MarkovDecisionProcess mdp = ...;
if(!MarkovDecisionProcess.check(mdp)) throw new RuntimeException();
Use the provided solver to get an optimal policy for the defined MDP. The policy is given by an array of integers. Use states to index into the array. The elements of the array are actions that should be taken at each state. A resulting requirement is that the solver calculates a deterministic policy. Four algorithms are provided. It should be noted that the LP solver is highly unstable, so the LP algorithms for solving MDP's may not provide an accurate result.
MarkovDecisionProcessSolver solver = new MarkovDecisionProcessSolver(mdp);
int[] pol_1 = solver.value_iteration(iterations);
int[] pol_2 = solver.policy_iteration(iterations);
int[] pol_3 = solver.primal_lp();
int[] pol_4 = solver.dual_lp();
We can also determine the value function associated with a given policy.

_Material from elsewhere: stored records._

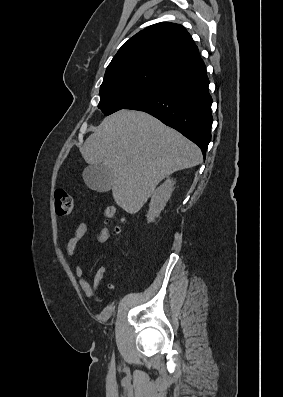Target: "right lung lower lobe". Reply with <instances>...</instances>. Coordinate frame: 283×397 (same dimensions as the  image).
Instances as JSON below:
<instances>
[{"instance_id":"1","label":"right lung lower lobe","mask_w":283,"mask_h":397,"mask_svg":"<svg viewBox=\"0 0 283 397\" xmlns=\"http://www.w3.org/2000/svg\"><path fill=\"white\" fill-rule=\"evenodd\" d=\"M206 68L179 76L124 109L144 111L196 143L206 157L213 99Z\"/></svg>"}]
</instances>
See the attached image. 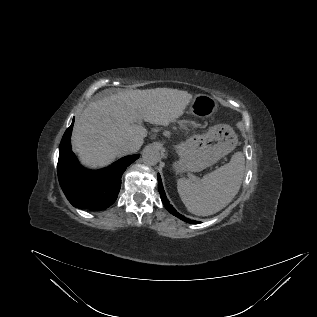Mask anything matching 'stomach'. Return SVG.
<instances>
[{
	"label": "stomach",
	"mask_w": 317,
	"mask_h": 317,
	"mask_svg": "<svg viewBox=\"0 0 317 317\" xmlns=\"http://www.w3.org/2000/svg\"><path fill=\"white\" fill-rule=\"evenodd\" d=\"M193 104L204 107L206 116L212 115L217 109L216 101L203 94L197 95ZM237 143V135L232 127L217 124L207 133L194 134L176 145L180 159L174 168L178 173L202 171L234 150Z\"/></svg>",
	"instance_id": "stomach-1"
}]
</instances>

This can be useful for evaluating performance.
// Determine the value of each state, given the deterministic policy used
double[] state_values = solver.value(policy);
// Determine the expected value of the full MDP, given the value of each state
double full_value = solver.value(state_values);
// Determine an optimal policy, given the value of each state
int[] opt_policy = solver.policy(state_values);